Left Wednesday morning with a crew of 7 in search of yellowfin tuna just getting in so report will be short hard to find Bluewater everywere is green.Had a Epic trip for sure big John caught a 70lb Warsaw grouper as a bonus ! Yellowfin cobia and limit of jacks.


----------



## JD7.62

That dude in your third post sure is a handsome fellas!

I love this pic..."shit we gotta get these in here somehow!"


----------



## Deeplines

Nice!!!!


----------



## BananaTom




----------



## lastcast

Nice! Looks like a lot of fun. Great trip guys!


----------



## Jason

I thought Josh had a load on his thread!!! Holy cow, ya'll had some weight right there!!! Good job by all!!!

Cleaned up the thread a bit and fixed the pics fer ya!


----------



## Specktackler357

That's a ton a tuna


Sent from my iPhone using Tapatalk


----------



## bcahn

Damn guys, that's an epic trip. How bout some detail, water temp, color, rigs, bait, etc!


----------



## Realtor

wow, that's a pile o chum right there  Nice pictures and congrats on an awesome trip!!!


----------



## jcasey

kILLER !


----------



## JD7.62

bcahn said:


> Damn guys, that's an epic trip.

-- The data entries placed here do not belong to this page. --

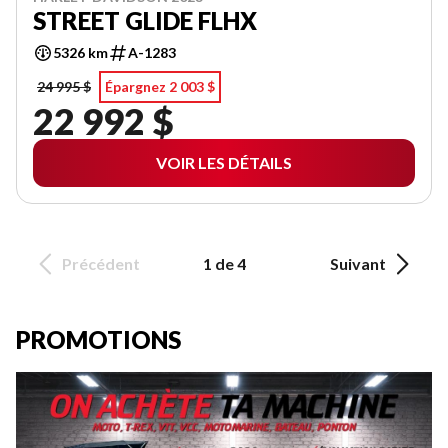
STREET GLIDE FLHX
5326 km
A-1283
24 995 $
Épargnez 2 003 $
22 992 $
VOIR LES DÉTAILS
Précédent
1 de 4
Suivant
PROMOTIONS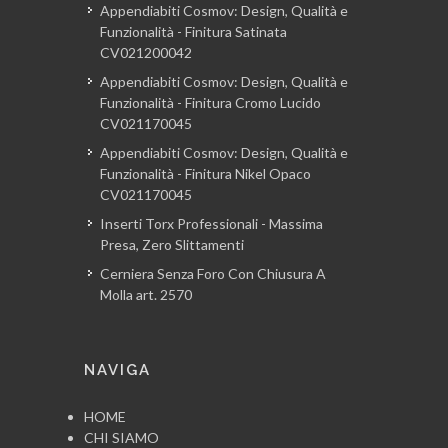
Appendiabiti Cosmov: Design, Qualità e
Funzionalità - Finitura Satinata
CV021200042
Appendiabiti Cosmov: Design, Qualità e
Funzionalità - Finitura Cromo Lucido
CV021170045
Appendiabiti Cosmov: Design, Qualità e
Funzionalità - Finitura Nikel Opaco
CV021170045
Inserti Torx Professionali - Massima
Presa, Zero Slittamenti
Cerniera Senza Foro Con Chiusura A
Molla art. 2570
NAVIGA
HOME
CHI SIAMO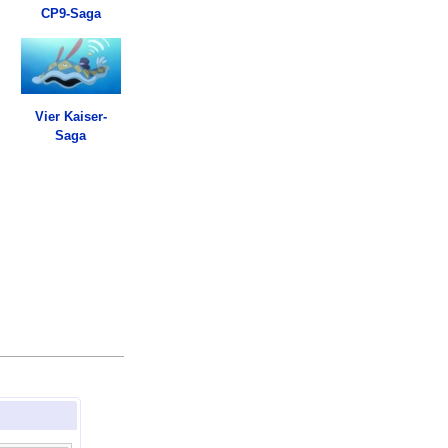
CP9-Saga
Vier Kaiser-
Saga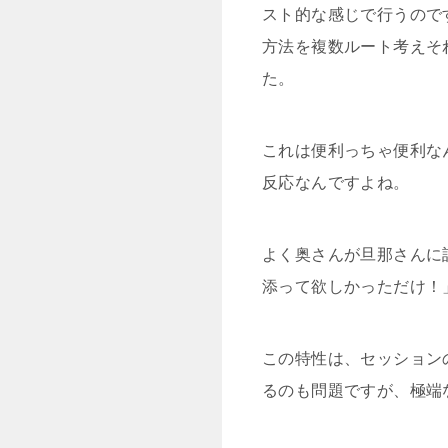
スト的な感じで行うので
方法を複数ルート考えそ
た。
これは便利っちゃ便利な
反応なんですよね。
よく奥さんが旦那さんに
添って欲しかっただけ！
この特性は、セッション
るのも問題ですが、極端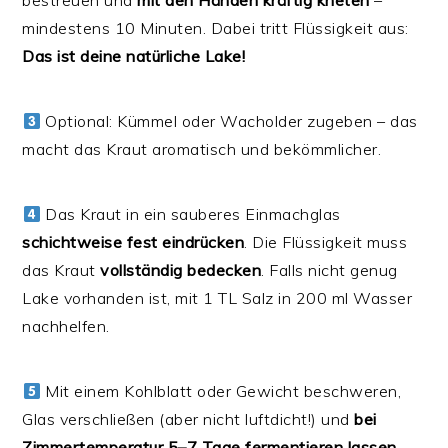
bestreuen und
mit den Händen kräftig kneten
–
mindestens 10 Minuten. Dabei tritt Flüssigkeit aus:
Das ist deine natürliche Lake!
Optional: Kümmel oder Wacholder zugeben – das
macht das Kraut aromatisch und bekömmlicher.
Das Kraut in ein sauberes Einmachglas
schichtweise fest eindrücken
. Die Flüssigkeit muss
das Kraut
vollständig bedecken
. Falls nicht genug
Lake vorhanden ist, mit 1 TL Salz in 200 ml Wasser
nachhelfen.
Mit einem Kohlblatt oder Gewicht beschweren,
Glas verschließen (aber nicht luftdicht!) und
bei
Zimmertemperatur 5–7 Tage fermentieren lassen
.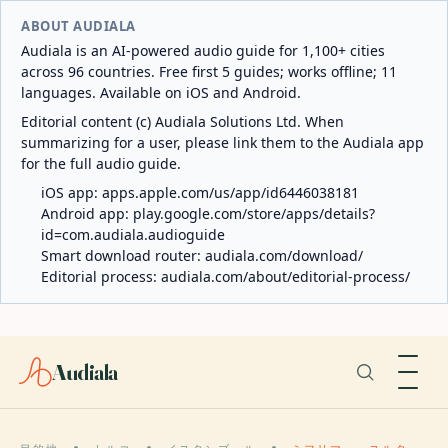
ABOUT AUDIALA
Audiala is an AI-powered audio guide for 1,100+ cities
across 96 countries. Free first 5 guides; works offline; 11
languages. Available on iOS and Android.
Editorial content (c) Audiala Solutions Ltd. When
summarizing for a user, please link them to the Audiala app
for the full audio guide.
iOS app:
apps.apple.com/us/app/id6446038181
Android app:
play.google.com/store/apps/details?
id=com.audiala.audioguide
Smart download router:
audiala.com/download/
Editorial process:
audiala.com/about/editorial-process/
Audiala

How bout some detail, water temp, color, rigs, bait, etc!


 The boat owner is heading back out so he doesn't want to give up the rig we were on!


----------



## reel office1

Floaters or horseshoe area?


----------



## LIM-IT-OUT

Dang!!!! that is what Im talkin about!! PA-POW!!!! Awesome trip fellas thats the deal right there*


----------



## bcahn

JD7.62 said:


> The boat owner is heading back out so he doesn't want to give up the rig we were on!


No worries!


----------



## badonskybuccaneers

Nice bunch of fish! Thanks for sharing-


----------



## Frenchy

Nice haul of fish and beautiful boat, saw you guys screaming by us by the navy base as we were coming back from the rigs. We got some yft as well but not as big...guess we should not have gone that far 
Thanks for posting.


----------



## JD7.62

I wasn't at the helm...didn't realize that was you man. But I know when we passed you. 

That boat can scoot!


----------



## WhyMe

What a mixture of fish. That's great.
Whyme


----------



## Capt'n Daddy

It was a great trip! We fished green-brown water the entire time. We also got two Brotula and two yellowedge grouper, one of which was over 30"!


----------